Du Yuheng, Huang Qianhui, Arisdakessian Cedric, Garmire Lana X
Department of Biostatistics, School of Public Health, University of Michigan, Ann Arbor, MI, 48105.
University of Hawaii at Manoa, Department of Information and Computer Science, Honolulu, HI, 96816.
G3 (Bethesda). 2020 May 4;10(5):1775-1783. doi: 10.1534/g3.120.401160.
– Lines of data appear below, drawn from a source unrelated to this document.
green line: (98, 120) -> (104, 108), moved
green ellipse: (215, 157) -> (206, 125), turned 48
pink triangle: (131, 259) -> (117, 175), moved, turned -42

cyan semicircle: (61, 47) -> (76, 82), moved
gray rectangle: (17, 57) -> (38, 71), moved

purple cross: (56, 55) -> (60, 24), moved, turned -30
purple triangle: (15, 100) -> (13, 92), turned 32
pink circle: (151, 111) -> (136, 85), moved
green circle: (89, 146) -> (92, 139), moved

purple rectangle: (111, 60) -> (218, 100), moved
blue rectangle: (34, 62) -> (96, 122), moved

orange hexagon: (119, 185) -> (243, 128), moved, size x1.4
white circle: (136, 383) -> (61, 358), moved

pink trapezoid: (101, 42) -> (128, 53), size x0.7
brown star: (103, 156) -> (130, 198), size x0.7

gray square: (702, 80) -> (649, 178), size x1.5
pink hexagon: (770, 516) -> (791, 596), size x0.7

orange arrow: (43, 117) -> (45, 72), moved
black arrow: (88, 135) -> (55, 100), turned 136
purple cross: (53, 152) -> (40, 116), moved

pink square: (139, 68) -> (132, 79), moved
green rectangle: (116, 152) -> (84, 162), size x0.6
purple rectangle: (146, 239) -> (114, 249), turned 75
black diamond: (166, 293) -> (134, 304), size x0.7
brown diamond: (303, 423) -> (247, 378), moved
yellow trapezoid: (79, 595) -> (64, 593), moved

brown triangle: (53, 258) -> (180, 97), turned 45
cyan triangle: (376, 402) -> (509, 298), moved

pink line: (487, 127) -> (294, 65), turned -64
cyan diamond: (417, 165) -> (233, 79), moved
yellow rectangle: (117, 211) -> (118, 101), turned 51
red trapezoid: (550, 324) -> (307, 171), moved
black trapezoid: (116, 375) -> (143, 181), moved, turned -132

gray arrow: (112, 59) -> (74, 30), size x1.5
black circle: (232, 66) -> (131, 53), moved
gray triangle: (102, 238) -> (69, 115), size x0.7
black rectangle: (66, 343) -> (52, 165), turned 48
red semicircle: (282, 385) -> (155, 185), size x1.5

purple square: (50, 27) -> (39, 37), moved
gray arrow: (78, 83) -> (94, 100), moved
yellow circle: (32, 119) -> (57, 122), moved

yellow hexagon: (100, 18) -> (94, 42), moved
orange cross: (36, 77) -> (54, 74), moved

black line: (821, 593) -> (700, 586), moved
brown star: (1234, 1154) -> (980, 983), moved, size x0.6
Alignment of scRNA-Seq data are the first and one of the most critical steps of the scRNA-Seq analysis workflow, and thus the choice of proper aligners is of paramount importance. Recently, STAR an alignment method and Kallisto a pseudoalignment method have both gained a vast amount of popularity in the single cell sequencing field. However, an unbiased third-party comparison of these two methods in scRNA-Seq is lacking. Here we conduct a systematic comparison of them on a variety of Drop-seq, Fluidigm and 10x genomics data, from the aspects of gene abundance, alignment accuracy, as well as computational speed and memory use. We observe that STAR globally produces more genes and higher gene-expression values, compared to Kallisto, as well as Bowtie2, another popular alignment method for bulk RNA-Seq. STAR also yields higher correlations of the Gini index for the genes with RNA-FISH validation results. Using 10x genomics PBMC 3K scRNA-Seq and mouse cortex single nuclei RNA-Seq data, STAR shows similar or better cell-type annotation results, by detecting a larger subset of known gene markers. However, the gain of accuracy and gene abundance of STAR alignment comes with the price of significantly slower computation time (4 folds) and more memory (7.7 folds), compared to Kallisto.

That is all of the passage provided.